By setting the Ti and Si amounts in the cast iron material used in the mold for steel ingots within the range of the present invention, it is possible to suppress the occurrence of cracks in the mold for steel ingots, and improve the quality of the mold. It was possible to extend the number of uses, that is, the lifespan.

In addition, the value of Mg4-REM ii in cast iron is 0.015~
By setting the precipitation ratio of spheroidal graphite structure in C■ graphite cast iron to 40% or more as 0.030%, it was possible to reduce the mold cost by reducing mold corrections due to wall fall-off in the deformed area. .

[Brief explanation of drawings]

Figure 1 is a graph showing the frequency of cracking in the mold with respect to changes in Si+'rikt, Figure 2 is a schematic side view showing cracks and falling off of the mold for steel ingots, and Figure 3 is the deformation and shape of the mold.
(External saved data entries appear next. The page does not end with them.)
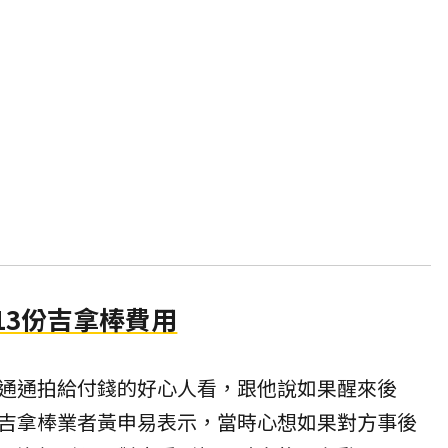
13份吉拿棒費用
通通拍給付錢的好心人看，跟他說如果醒來後
吉拿棒業者黃申易表示，當時心想如果對方事後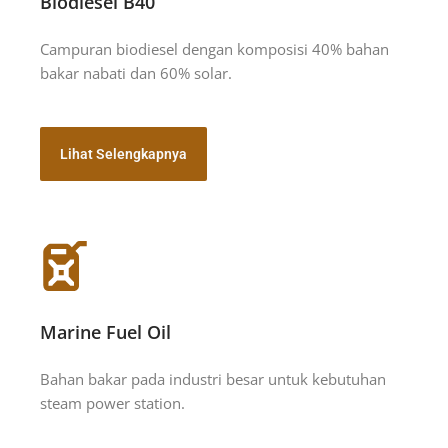
Biodiesel B40
Campuran biodiesel dengan komposisi 40% bahan
bakar nabati dan 60% solar.
Lihat Selengkapnya
Marine Fuel Oil
Bahan bakar pada industri besar untuk kebutuhan
steam power station.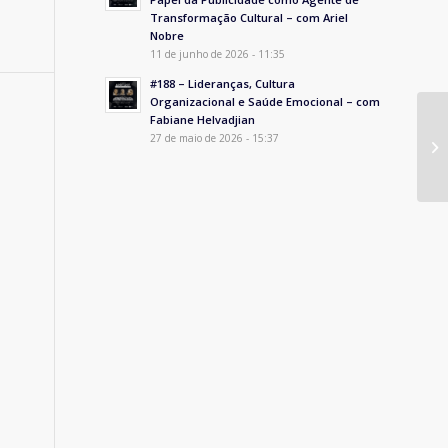
Transformação Cultural – com Ariel
Nobre
11 de junho de 2026 - 11:35
#188 – Lideranças, Cultura
Organizacional e Saúde Emocional – com
Fabiane Helvadjian
27 de maio de 2026 - 15:37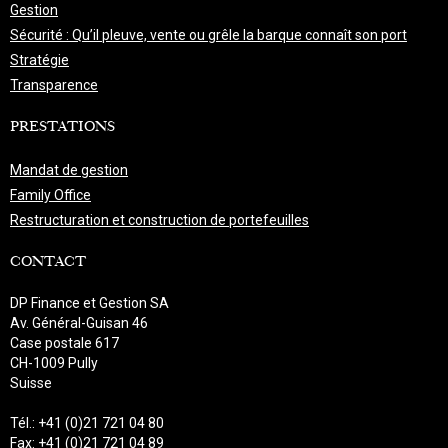
Gestion
Sécurité : Qu’il pleuve, vente ou grêle la barque connaît son port
Stratégie
Transparence
PRESTATIONS
Mandat de gestion
Family Office
Restructuration et construction de portefeuilles
CONTACT
DP Finance et Gestion SA
Av. Général-Guisan 46
Case postale 617
CH-1009 Pully
Suisse
Tél.: +41 (0)21 721 04 80
Fax: +41 (0)21 721 04 89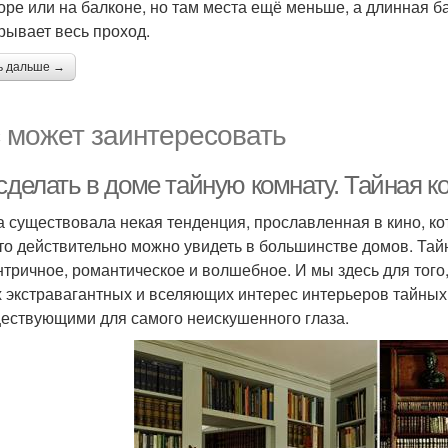
оре или на балконе, но там места ещё меньше, а длинная ба
рывает весь проход.
ь дальше →
 может заинтересовать
сделать в доме тайную комнату. Тайная к
а существовала некая тенденция, прославленная в кино, ко
что действительно можно увидеть в большинстве домов. Тайна
нтричное, романтическое и волшебное. И мы здесь для тог
 экстравагантных и вселяющих интерес интерьеров тайных
ествующими для самого неискушенного глаза.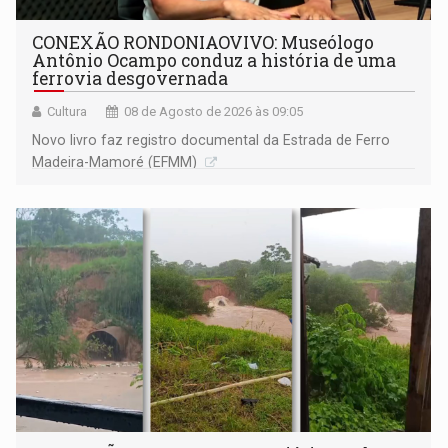
CONEXÃO RONDONIAOVIVO: Museólogo
Antônio Ocampo conduz a história de uma
ferrovia desgovernada
Cultura
08 de Agosto de 2026 às 09:05
Novo livro faz registro documental da Estrada de Ferro
Madeira-Mamoré (EFMM)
FIG. 1... Cracking, 2... Falling off of the inner wall of the mold, 3... Deformation of the mold.

Claims (1)

[Claims] C: 3.50 to 4.20% by weight Si: 1.20 to 1.60% by weight Ti: 0.020 to 0.080% by weight One or more selected from Mg and REM Element: 0.0
A mold for a steel ingot having excellent heat resistance, characterized in that it is made of compact vermicular graphite cast iron having a content of 15 to 0.030% by weight and a precipitation ratio of nodular graphite of 40% or less.